Lebesgue measure of set not equal to that of its preimage

Question

Let $m$ be the Lebesgue measure on $\mathbb{R}$ and let $f:\mathbb{R}\to[0,\infty)$ be a Lebesgue integrable function. Then, does there exist a set $E\subseteq[0,\infty)$ such that $m(E)\neq m(f^{-1}(E))$?

I would take $f$ to be $x^2$ whence any nontrivial interval would satisfy the above property. But, $x^2$ is not integrable on the real line. How do we prove in the general case? Any hints? Thanks beforehand.

Answer 1

If $f\ge0$ is integrable and $E_k=[2^k, 2^{k+1})$ then $$\sum_{k\in\Bbb Z}2^km(f^{-1}(E_k))<\infty.$$

Details:

Lemma. If $\lambda\in\Bbb R$ then $\sum_{k\in\Bbb Z, 2^k<\lambda}2^k\le 2\lambda.$

Proof: Exercise.

Now say $f\ge0$ and $f$ is integrable.
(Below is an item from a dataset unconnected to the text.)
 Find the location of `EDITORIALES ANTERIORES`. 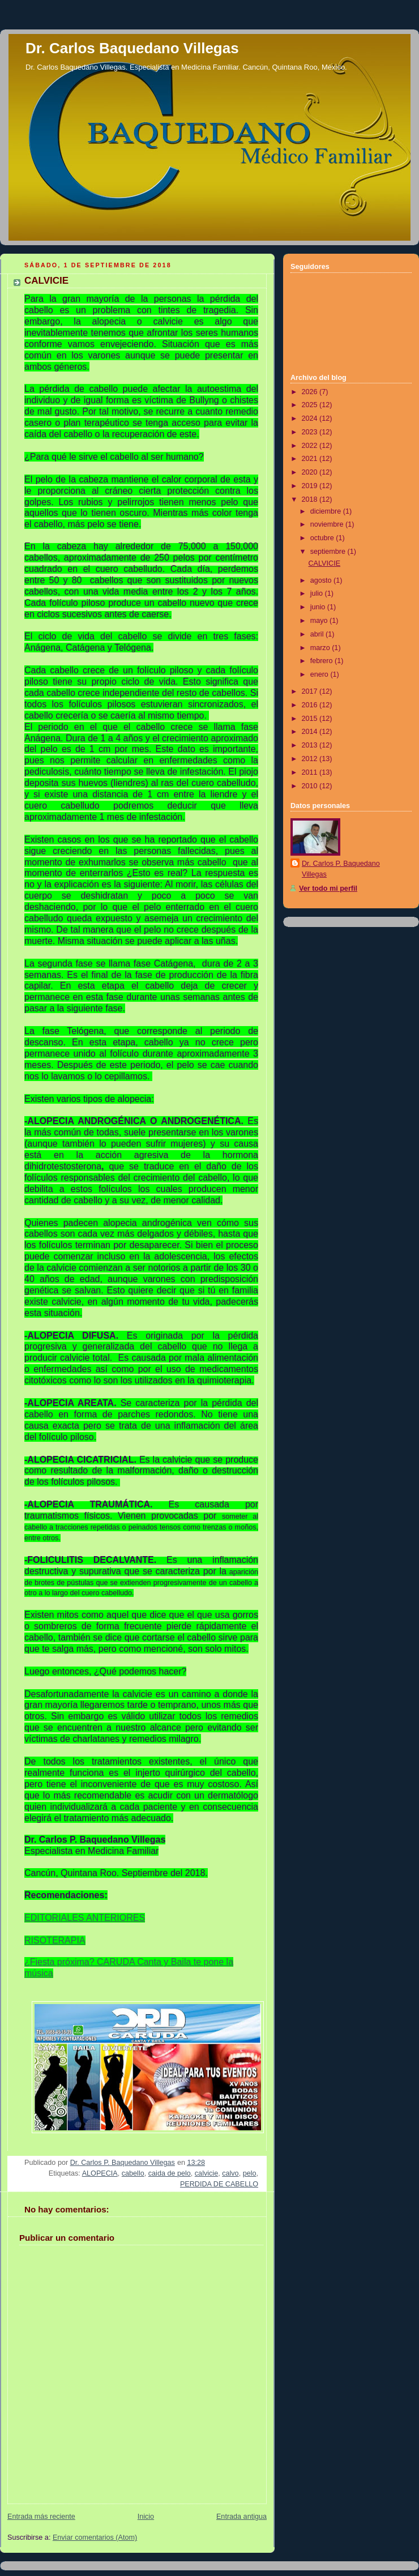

Define $E_k$ as above, let $A_k=f^{-1}(E_k)$, and let $$g=\sum_{k\in\Bbb Z}2^k\chi_{A_k}.$$The lemma shows that $g\le 2f$, so $$\sum 2^km(A_k)=\int g<\infty.$$

Answer 2

Take $f(x)= \frac{1}{1+x^2}$ and $E=[2, 3]$.

Then $m(E)=1$, $f^{-1}(E)= \emptyset$ and $m (f^{-1}(E))=0$.